What Jolly did have was a background in finance, specifically international risk management, business contacts developed through senior positions at the Bank of America and Deloitte, a keen eye for people who think outside the box, including engineers and computer scientists—and a fair bit of boldness.

It was a proactive sales call that landed her first big client: HP.

“I called up a senior person at Hewlett-Packard, said I had a wonderful product to tell him about, and asked him for thirty minutes of his time,” she recalls.

She got it. A little over a year later, CryptoMill’s proprietary cybersecurity software was being bundled in 34 languages on HP desktops, laptops and tablets. More companies, including software giant OpenText, followed.

Toronto’s calling card is its diversity

Toronto, Ontario’s skyline
Toronto is a global hub for cybersecurity, a market that’s predicted to top US$300 billion by 2024, thanks to its exceptional and diverse talent pool and innovative ecosystem that includes incubators and accelerators.

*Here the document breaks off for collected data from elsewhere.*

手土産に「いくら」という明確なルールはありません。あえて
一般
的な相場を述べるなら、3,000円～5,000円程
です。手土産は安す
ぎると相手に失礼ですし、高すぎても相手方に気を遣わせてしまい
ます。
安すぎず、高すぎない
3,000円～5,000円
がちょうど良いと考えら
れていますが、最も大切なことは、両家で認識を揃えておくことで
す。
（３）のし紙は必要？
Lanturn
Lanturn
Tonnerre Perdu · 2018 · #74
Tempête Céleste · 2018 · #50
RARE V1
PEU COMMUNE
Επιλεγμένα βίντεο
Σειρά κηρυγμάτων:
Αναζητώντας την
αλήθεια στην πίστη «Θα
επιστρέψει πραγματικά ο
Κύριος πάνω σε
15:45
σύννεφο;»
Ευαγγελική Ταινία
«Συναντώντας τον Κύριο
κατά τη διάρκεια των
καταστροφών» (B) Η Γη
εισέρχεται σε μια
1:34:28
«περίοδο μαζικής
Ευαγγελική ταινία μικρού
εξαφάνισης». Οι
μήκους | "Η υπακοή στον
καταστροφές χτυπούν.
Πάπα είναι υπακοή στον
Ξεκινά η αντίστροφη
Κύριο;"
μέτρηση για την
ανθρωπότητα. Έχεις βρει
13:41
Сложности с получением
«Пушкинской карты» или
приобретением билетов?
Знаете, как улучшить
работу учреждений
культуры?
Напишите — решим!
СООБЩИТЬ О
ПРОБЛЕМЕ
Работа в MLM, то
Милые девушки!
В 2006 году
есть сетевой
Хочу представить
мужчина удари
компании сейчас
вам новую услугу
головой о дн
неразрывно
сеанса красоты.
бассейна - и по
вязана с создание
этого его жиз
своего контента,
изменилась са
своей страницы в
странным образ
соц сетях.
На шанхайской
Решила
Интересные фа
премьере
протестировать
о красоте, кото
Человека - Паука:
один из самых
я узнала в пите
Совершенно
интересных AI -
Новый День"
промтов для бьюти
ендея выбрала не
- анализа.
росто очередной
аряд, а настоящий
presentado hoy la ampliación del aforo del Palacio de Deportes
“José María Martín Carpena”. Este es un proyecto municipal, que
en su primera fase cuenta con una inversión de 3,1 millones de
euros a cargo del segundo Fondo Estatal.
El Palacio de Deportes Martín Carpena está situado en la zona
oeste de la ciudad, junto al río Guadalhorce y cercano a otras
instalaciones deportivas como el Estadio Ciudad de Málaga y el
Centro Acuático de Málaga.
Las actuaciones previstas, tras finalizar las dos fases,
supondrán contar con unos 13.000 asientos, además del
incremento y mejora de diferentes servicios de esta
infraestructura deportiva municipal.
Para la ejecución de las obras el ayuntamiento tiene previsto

Today, CryptoMill remains a small company. The staff counts just 30 “Cryptonites” (as Jolly calls them), including at least two co-op students at any given time recruited from local universities. It makes for a strong, close team where “everyone respects differences, values learning on the job and is hungry to have out-of-box experiences.”

Toronto, Ontario, is ranked as a Global City of the Future. It has proved to be the perfect location for the company—and for Jolly, the city’s unabashed ambassador.

Collage of CryptoMill staff pictures around the CryptoMill logo
Passionate about making the world safer and more secure, Jolly and her team are focused on creating impactful solutions in a cyber space that’s constantly under attack.

“Toronto is so warm and welcoming,” enthuses Jolly, who has lived in many cities, courtesy of her diplomat parents. “You find people from such eclectic backgrounds here—including a bubbling, sizzling pool of highly qualified young people in every discipline—and that stimulates innovative thinking.”

Jolly also points out that whatever sector a business is in—be it finance, information technology, life sciences, food and beverage, fashion—it will find the expertise it needs in Toronto both from a resource and client point of view.

Rounding out Toronto’s attributes, Jolly says, is its network of support for entrepreneurs. There are dozens of organizations for women entrepreneurs alone.

“I can’t imagine working and living anywhere else,” she says. For Jolly, success is a journey, not a destination, and she’s only just begun.